• **What the task requires**:
The reply to the records below should contain exactly the lines from the line with "Clear Filters (283, 296)" through the line with "fils pour machine à coudre (686, 1939)", and nothing besides.

• **Supplied records**:

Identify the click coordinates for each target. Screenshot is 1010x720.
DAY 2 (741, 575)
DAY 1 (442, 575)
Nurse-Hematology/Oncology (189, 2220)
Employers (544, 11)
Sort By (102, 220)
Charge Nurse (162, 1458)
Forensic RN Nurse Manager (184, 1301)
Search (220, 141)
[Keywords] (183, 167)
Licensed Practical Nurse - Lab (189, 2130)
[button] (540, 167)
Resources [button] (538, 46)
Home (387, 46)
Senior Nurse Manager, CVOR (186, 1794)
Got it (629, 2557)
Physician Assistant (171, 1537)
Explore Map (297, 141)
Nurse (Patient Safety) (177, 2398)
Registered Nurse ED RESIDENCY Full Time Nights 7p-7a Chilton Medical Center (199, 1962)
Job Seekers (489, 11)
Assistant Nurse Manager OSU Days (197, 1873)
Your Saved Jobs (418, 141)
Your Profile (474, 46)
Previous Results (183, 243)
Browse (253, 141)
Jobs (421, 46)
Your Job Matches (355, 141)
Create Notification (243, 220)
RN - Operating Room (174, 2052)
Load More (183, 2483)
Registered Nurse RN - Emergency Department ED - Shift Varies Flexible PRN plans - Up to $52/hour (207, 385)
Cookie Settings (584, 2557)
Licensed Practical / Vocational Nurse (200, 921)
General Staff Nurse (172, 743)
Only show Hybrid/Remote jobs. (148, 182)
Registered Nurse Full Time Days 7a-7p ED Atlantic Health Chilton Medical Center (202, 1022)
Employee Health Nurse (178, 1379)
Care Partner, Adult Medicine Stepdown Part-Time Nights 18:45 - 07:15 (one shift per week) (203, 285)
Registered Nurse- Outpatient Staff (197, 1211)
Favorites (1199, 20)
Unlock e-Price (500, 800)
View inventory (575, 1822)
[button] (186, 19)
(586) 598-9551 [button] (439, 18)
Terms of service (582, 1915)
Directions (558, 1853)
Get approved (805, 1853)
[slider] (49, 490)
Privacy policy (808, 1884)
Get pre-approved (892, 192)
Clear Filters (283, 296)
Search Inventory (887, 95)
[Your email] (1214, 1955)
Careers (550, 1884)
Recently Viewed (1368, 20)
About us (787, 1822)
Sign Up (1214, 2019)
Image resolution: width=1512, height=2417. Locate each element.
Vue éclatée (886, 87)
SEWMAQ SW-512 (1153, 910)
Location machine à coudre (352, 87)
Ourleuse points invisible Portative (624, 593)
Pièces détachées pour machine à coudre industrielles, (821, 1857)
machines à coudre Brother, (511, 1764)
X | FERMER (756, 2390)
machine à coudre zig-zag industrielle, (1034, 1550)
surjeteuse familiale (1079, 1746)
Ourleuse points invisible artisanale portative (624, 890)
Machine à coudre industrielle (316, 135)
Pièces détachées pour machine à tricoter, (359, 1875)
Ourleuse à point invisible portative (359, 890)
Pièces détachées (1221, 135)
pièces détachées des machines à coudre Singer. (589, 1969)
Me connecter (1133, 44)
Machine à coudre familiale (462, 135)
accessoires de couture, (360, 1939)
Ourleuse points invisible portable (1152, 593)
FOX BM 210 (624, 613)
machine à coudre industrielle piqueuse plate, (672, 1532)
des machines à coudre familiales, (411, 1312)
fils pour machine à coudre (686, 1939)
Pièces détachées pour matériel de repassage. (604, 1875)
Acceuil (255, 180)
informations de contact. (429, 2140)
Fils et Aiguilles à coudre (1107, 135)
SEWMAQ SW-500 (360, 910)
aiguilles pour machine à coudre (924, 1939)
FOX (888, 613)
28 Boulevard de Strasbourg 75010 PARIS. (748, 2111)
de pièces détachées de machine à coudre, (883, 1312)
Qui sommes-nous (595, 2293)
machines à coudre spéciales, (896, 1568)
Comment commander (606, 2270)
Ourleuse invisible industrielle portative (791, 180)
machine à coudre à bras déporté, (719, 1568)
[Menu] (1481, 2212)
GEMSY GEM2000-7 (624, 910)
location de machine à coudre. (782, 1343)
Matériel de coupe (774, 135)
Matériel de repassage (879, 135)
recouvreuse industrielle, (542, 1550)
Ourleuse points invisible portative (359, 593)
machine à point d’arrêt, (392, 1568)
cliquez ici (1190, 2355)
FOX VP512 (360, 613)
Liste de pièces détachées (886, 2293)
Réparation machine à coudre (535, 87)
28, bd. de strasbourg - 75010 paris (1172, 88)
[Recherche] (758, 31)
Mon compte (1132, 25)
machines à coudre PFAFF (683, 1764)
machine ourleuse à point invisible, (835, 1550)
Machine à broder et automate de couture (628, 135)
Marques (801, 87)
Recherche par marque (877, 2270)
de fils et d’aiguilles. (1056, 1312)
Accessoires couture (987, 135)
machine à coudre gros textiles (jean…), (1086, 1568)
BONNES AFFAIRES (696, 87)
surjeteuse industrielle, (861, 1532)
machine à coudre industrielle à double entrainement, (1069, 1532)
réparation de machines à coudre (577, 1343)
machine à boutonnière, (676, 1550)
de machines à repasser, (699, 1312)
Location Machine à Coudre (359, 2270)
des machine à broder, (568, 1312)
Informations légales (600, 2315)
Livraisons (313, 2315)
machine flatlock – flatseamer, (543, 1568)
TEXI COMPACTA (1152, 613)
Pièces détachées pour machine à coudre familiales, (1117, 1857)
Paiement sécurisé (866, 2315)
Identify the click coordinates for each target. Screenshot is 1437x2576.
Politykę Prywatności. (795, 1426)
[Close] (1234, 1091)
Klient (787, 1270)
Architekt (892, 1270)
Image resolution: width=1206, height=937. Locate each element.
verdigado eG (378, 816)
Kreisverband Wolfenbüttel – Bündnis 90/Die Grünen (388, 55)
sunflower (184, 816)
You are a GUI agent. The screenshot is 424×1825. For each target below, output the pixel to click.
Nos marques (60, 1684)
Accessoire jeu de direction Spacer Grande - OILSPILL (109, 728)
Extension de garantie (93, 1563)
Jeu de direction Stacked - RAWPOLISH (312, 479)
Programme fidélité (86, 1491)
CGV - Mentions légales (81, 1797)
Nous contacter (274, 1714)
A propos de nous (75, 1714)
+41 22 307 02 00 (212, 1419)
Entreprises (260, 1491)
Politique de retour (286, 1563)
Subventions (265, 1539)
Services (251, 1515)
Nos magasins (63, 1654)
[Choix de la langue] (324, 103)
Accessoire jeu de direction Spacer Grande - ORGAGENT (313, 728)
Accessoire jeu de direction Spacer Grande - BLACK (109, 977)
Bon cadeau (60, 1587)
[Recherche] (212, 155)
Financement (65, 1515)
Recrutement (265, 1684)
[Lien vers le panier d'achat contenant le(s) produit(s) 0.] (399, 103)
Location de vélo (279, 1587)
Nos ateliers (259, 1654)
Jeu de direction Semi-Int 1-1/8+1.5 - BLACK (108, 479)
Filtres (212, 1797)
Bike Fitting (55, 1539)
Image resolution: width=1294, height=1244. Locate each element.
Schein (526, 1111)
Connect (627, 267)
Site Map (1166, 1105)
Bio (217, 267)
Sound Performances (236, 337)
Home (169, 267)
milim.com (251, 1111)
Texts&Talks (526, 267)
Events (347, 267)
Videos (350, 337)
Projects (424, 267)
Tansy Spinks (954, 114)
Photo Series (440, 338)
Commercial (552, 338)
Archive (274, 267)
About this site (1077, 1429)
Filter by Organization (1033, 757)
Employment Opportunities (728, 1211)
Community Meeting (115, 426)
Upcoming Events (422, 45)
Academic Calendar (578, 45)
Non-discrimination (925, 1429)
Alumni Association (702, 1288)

• **Solved exercise**:
Clear Filters (283, 296)
Search Inventory (887, 95)
[Your email] (1214, 1955)
Careers (550, 1884)
Recently Viewed (1368, 20)
About us (787, 1822)
Sign Up (1214, 2019)
Image resolution: width=1512, height=2417. Locate each element.
Vue éclatée (886, 87)
SEWMAQ SW-512 (1153, 910)
Location machine à coudre (352, 87)
Ourleuse points invisible Portative (624, 593)
Pièces détachées pour machine à coudre industrielles, (821, 1857)
machines à coudre Brother, (511, 1764)
X | FERMER (756, 2390)
machine à coudre zig-zag industrielle, (1034, 1550)
surjeteuse familiale (1079, 1746)
Ourleuse points invisible artisanale portative (624, 890)
Machine à coudre industrielle (316, 135)
Pièces détachées pour machine à tricoter, (359, 1875)
Ourleuse à point invisible portative (359, 890)
Pièces détachées (1221, 135)
pièces détachées des machines à coudre Singer. (589, 1969)
Me connecter (1133, 44)
Machine à coudre familiale (462, 135)
accessoires de couture, (360, 1939)
Ourleuse points invisible portable (1152, 593)
FOX BM 210 (624, 613)
machine à coudre industrielle piqueuse plate, (672, 1532)
des machines à coudre familiales, (411, 1312)
fils pour machine à coudre (686, 1939)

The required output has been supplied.